7. Bij tussenvonnis d.d. 27 augustus 2008 heeft de kantonrechter een descente gelast, welke blijkens daarvan opgemaakt proces-verbaal op 10 november 2008 is gehouden. Het proces-verbaal maakt duidelijk dat de bouwkundige staat van het gehuurde (skihut en blokhut) deplorabel was en de bewijzering naar het gehuurde vanaf de centrale receptie ontbrak.
8. Tenslotte heeft de kantonrechter bij eindvonnis, waarvan beroep, de huurovereenkomst ontbonden, de ontruiming van het gehuurde gelast en de overige vorderingen van Ermerstrand grotendeels toegewezen.

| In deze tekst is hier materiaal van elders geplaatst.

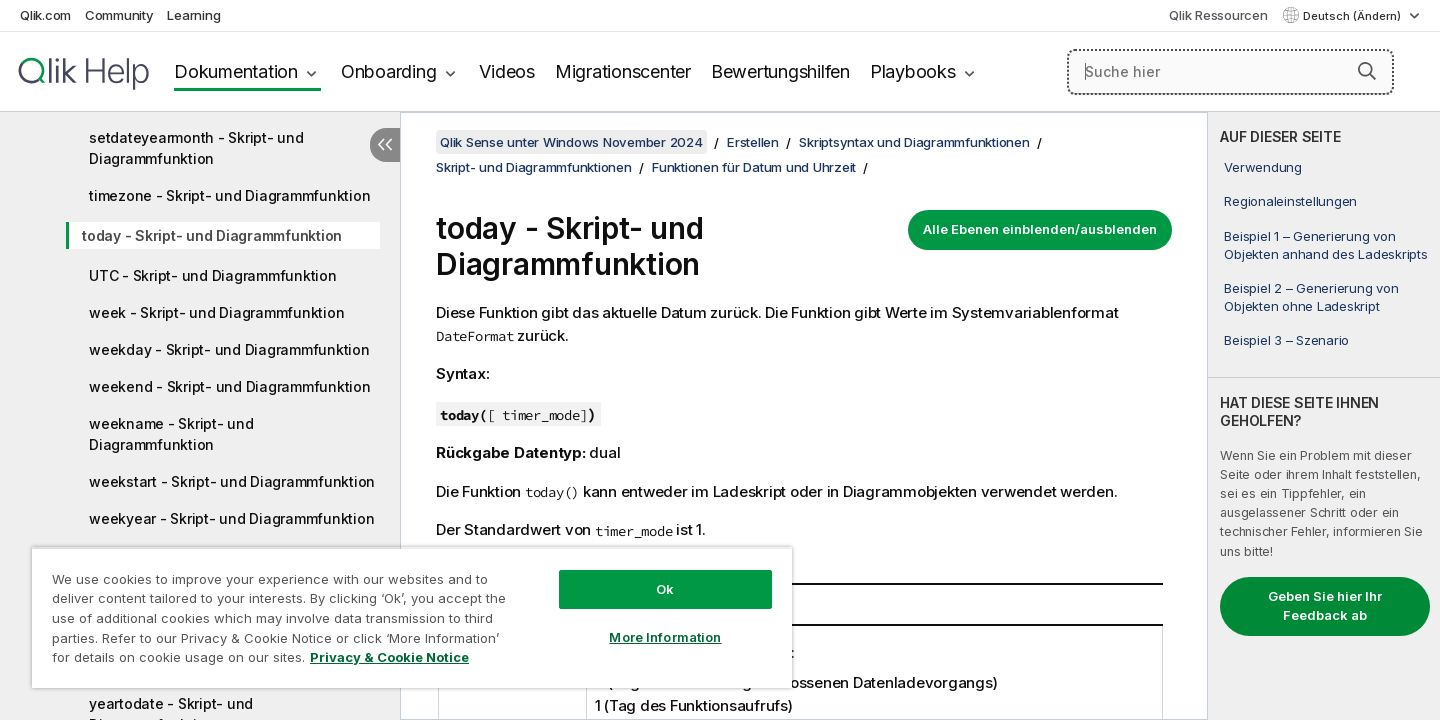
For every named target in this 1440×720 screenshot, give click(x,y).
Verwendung (1263, 167)
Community (119, 15)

De vorderingen van [appellante] zijn alle afgewezen.
Met betrekking tot de ontvankelijkheid van het appel:
9. Nu geen grieven zijn gericht tegen het tussenvonnis van 27 augustus 2008 kan [appellante] in zoverre niet in haar hoger beroep worden ontvangen.
Met betrekking tot de grieven:
10. [appellante] heeft 46 grieven ontwikkeld tegen het vonnis d.d. 12 oktober 2010 waarvan beroep. De grieven leggen het geschil in volle omvang aan het hof voor en zullen daarom zoveel mogelijk gezamenlijk worden behandeld.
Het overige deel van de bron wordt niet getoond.